There's no one way to overcoming chronic pain or Tension Myositis Syndrome (TMS), each person will have their own unique journey and recovery will look different from one person to another. What I describe below are the major guidelines of the approach, however, the details of recovery are very person-specific. So, it is important to embrace your own journey, wherever you are and respect your own way of doing. I also invite you to be kind to yourself during this journey, to be as accepting and understanding as possible with yourself and to remember that you are the only one who knows what feels good to you, what is realistic and what is doable for you.
Another important point to keep in mind - what others with the same conventional medical diagnosis form of TMS did to recover, what helped them, or how long it took them to heal will not be indicative of your journey. While it is great to discuss, read success stories and hear from people who have recovered, as it gives us hope and helps us move with conviction, it is important to refrain from comparing our journey to others' or to expect similar paths. At the end of the day, with TMS, whether it is medically called fibromyalgia or migraine, the root cause is one and the same - repressed emotions and perceived dangers - but to each their own!
The essential place to start is to understand, accept and believe in the actual - psychological - root cause of symptoms. Doing that is very important to start believing that you are actually healthy (as you were all along) and consequently start thinking, feeling and behaving in a safe way.
Look for hints of that in your condition - e.g., symptoms increasing when stressed or after a stressful day, symptoms decreasing when more relaxed usually on holiday or weekends, initial symptoms started during a stressful time or after a major life event, symptoms complicating very simple tasks, or disliked tasks, but allowing more enjoyable tasks that require similar activity, symptoms moving from a location to another..
Major guidelines to follow to help you recover from chronic pain and some questions to consider:
- Shift focus from the symptoms to the emotions; think psychologically and not structurally - Where am I not being transparent with myself and true to myself, which is causing a build up of emotions that I'm not processing in a healthy way? What emotions am I not listening to and allowing to exist, now or did not do so in the past? What are the symptoms trying to distract me from emotionally?
- Replace misinformation regarding perceived dangers with more accurate knowledge - What am I telling myself to justify the existence of my chronic symptoms? What am I perceiving as a danger? Is it an emotion, a situation, my age, an object, the weather, an activity, food, timing, or the symptoms themselves?

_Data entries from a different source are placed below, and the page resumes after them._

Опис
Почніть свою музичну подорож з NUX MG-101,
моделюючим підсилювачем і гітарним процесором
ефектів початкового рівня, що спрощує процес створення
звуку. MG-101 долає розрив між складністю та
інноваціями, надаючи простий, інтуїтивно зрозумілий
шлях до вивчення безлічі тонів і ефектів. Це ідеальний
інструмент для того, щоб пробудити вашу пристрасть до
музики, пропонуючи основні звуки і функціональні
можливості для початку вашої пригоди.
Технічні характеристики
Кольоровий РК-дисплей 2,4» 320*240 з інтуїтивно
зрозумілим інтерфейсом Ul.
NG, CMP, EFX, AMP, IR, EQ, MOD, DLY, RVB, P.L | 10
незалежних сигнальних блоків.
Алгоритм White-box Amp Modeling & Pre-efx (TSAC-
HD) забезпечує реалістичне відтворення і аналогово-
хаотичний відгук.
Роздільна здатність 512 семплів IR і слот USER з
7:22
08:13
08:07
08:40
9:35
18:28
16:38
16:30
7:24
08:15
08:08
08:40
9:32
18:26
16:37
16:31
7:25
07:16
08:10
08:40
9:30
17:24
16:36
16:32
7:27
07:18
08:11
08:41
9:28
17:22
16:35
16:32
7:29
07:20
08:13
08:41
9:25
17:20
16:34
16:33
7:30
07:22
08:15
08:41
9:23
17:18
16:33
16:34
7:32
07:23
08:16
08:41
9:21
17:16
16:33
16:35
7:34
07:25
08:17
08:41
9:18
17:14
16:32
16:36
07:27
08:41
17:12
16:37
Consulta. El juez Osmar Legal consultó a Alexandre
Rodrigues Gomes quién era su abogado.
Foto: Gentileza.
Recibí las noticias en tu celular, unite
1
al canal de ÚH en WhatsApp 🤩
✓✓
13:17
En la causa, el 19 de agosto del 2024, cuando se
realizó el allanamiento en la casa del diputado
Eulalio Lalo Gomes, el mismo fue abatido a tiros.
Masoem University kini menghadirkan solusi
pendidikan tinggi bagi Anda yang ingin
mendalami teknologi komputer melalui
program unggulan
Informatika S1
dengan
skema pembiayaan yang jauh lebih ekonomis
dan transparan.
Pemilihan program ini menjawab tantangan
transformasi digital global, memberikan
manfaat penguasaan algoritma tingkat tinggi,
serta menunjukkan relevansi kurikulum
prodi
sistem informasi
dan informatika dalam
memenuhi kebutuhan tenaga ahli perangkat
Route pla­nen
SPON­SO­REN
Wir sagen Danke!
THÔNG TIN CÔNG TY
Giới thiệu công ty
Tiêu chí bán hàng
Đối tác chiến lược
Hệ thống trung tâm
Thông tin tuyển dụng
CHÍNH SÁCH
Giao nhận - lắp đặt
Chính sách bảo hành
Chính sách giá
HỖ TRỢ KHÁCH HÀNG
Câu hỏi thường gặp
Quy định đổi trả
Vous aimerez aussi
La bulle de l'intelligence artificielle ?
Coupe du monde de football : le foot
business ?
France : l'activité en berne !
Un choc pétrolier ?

Are those really dangerous or are they only perceived as such, and because of that, symptoms are falsely created due to increased fear, hypervigilance and conditioning?
- Shift from a continuous "fight/flight" state to a more consistent "relax and repair" state which promotes healing and optimal functioning of organs by cultivating feelings of pride, safety, confidence, happiness, health, abundance, freedom - Am I actively and consciously trying to feel good, happy, relaxed, confident, safe, proud, healthy and free or am I stuck most of my time with responsibilities, living a life I don't agree with, lacking balance with pain-prone personality traits and letting my symptoms dictate my life? How would I be feeling if I had no symptoms? How can I get to these feelings despite my symptoms?
- Create new neural pathways around the symptoms, by thinking, feeling and behaving differently, enough for the brain to feel safe and eventually stop creating symptoms - How am I talking to myself? How am I describing my symptoms? Am I reassuring myself or am I scaring myself? Am I reassuring myself that I am healthy or am I creating doubt over and over again believing I am broken and I need "fixing"? Am I reassuring myself or am I so frustrated that I convinced myself that there is no way out of this? Are my behaviors reassuring or concerning? Am I behaving as a safe and healthy person or as a broken-for-life one?